THE Commission on Audit (COA) is a powerful constitutional body but previous heads of this supreme state audit institution had remained low-key and barely able to enforce the strength of their audit results which were usually treated as just an advice or warning by concerned government agencies.
The Constitution guarantees its independence as a commission, grants it powers to audit all accounts pertaining to all government revenues and expenditures and uses of government resources and to prescribe accounting and auditing rules. Its auditing powers are all-encompassing, including even private organizations that receive subsidies from the government, such as the Philippine Red Cross.
Media members are thus curious how newly appointed Commission on Audit Chairman Jose Calida, the former solicitor general, would go about his work. Calida assured reporters that he will continue the COA’s mandate of guarding government funds against misspending and corruption.
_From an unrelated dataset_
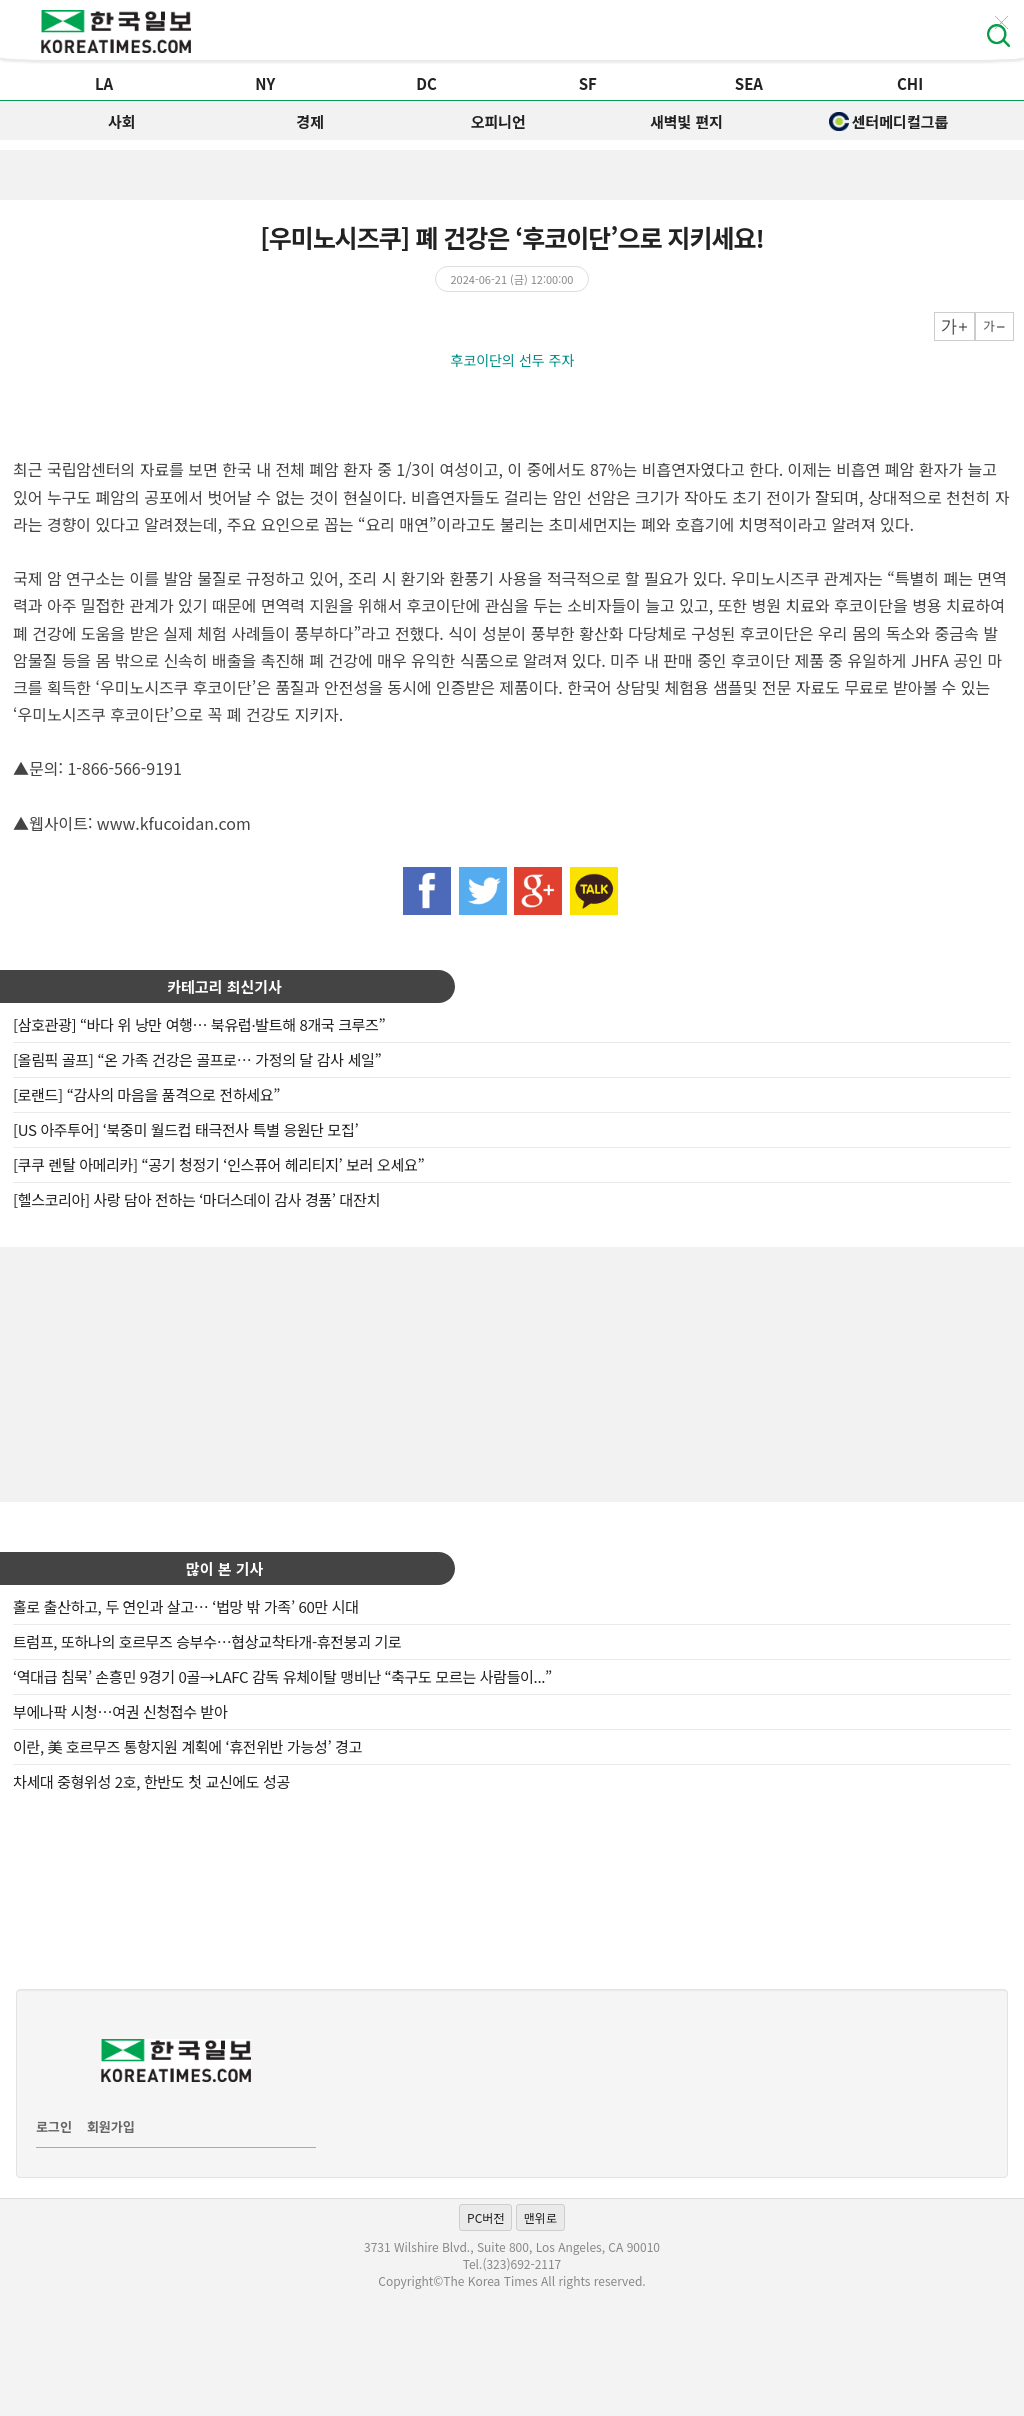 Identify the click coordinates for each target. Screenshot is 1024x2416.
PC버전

‘Now that the tables are turned, with Calida as chief auditor and the OSG a receiver of its auditing powers, will Atty. Calida reverse the rule and negate what he had said when he headed the OSG?’
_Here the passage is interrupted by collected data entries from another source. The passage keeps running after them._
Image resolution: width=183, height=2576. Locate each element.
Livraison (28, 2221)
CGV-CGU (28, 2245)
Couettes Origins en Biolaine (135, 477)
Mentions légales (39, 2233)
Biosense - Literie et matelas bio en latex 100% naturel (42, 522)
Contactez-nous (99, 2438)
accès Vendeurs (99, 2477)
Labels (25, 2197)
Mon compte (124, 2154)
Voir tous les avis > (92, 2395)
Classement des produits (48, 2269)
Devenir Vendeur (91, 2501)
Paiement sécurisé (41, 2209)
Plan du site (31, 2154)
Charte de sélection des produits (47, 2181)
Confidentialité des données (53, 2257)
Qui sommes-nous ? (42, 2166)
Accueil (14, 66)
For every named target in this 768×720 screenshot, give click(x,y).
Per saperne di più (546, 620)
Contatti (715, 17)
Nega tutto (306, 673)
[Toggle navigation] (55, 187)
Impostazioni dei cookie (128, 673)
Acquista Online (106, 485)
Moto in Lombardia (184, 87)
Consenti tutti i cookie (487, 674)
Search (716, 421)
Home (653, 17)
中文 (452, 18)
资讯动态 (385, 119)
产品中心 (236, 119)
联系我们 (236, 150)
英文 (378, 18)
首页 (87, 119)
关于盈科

Reporters had been accustomed to receive COA audit reports because the commission has been regularly uploading on its website annual audit reports on national government agencies, government-owned and controlled corporations, local government units, state universities and colleges, and big-ticket projects. A week into his new post, Calida was unsure whether to continue the agency’s long-standing practice of publishing its audit reports.
As solicitor general in the Duterte administration, Calida ranked No. 12 in the list of government officials with the highest salaries received in year 2021, at P16.59 million. All the officials from No. 1 to No. 11 were from the Bangko Sentral ng Pilipinas and the Monetary Board, led by BSP Governor Ben Diokno at P41.81M. Calida was the only official not from the MB in the top dozen earners.
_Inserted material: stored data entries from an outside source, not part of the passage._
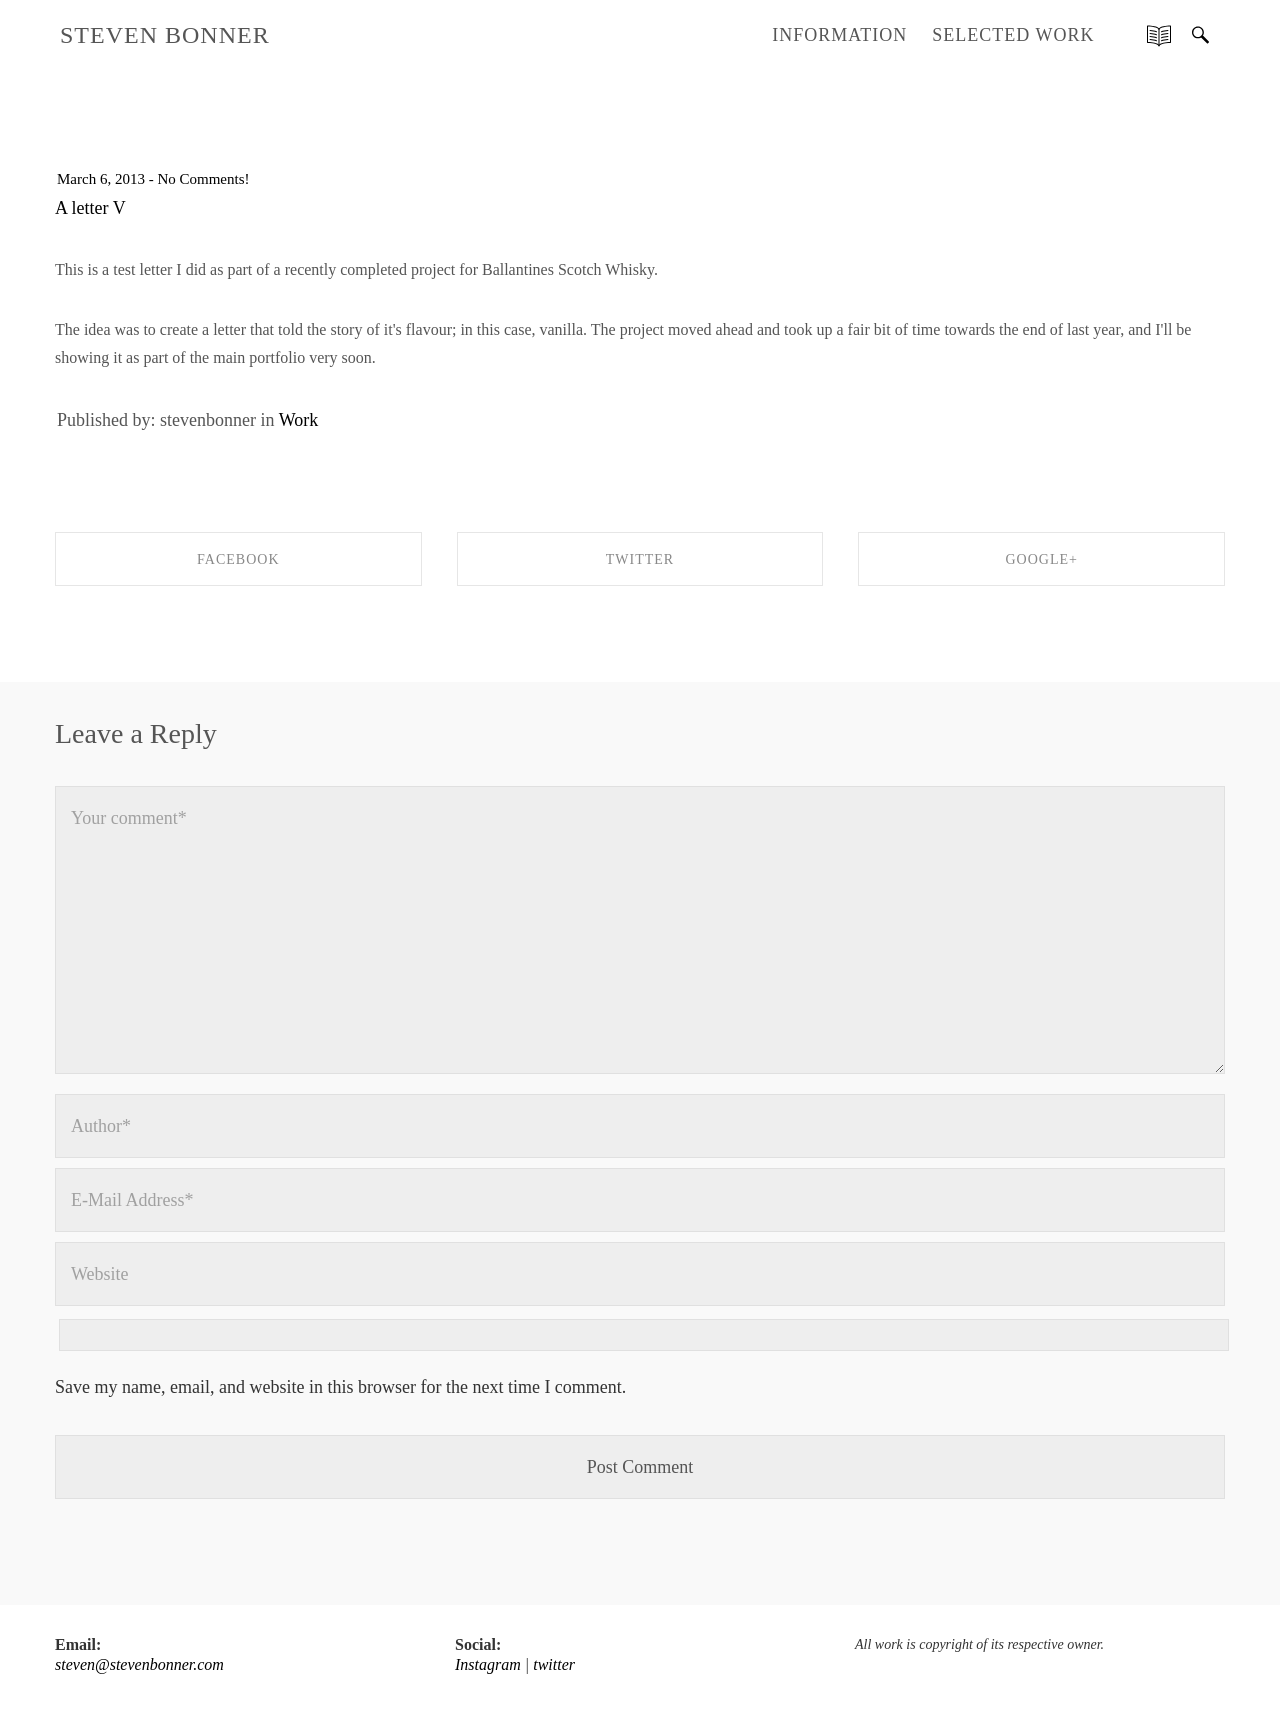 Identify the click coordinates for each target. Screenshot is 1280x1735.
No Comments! (203, 179)
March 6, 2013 (101, 179)
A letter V (90, 208)
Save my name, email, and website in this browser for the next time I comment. (340, 1387)
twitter (554, 1664)
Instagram (488, 1664)
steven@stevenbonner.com (139, 1664)
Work (299, 420)
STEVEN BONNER (165, 35)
It should be recalled that when Calida was solicitor general, the COA called him out for receiving excessive allowances and honorariums in 2017 and 2016 despite COA Circular 85-25-E which limits the compensation of government officials and employees to only 50 percent of their annual basic salary.
According to state auditors, Calida received P8.376 million in allowances in 2017, of which P7.462 million was above the 50 percent limit of his annual pay of P1.828 million.
The Office of the Solicitor General (OSG) had refuted the audit findings, saying the COA “has no authority” to issue an order setting a limit on allowances of government officials and employees under the Constitution.
Now that the tables are turned, with Calida as chief auditor and the OSG a receiver of its auditing powers, will Atty. Calida reverse the rule and negate what he had said when he headed the OSG?
The law should be the same in most situations. What is good for the goose must also be good for the gander. But Calida is an expert in what he does, or he would not be the highest paid official in the Executive Department, his overall take-home pay in 2021 even exceeding that of President Duterte.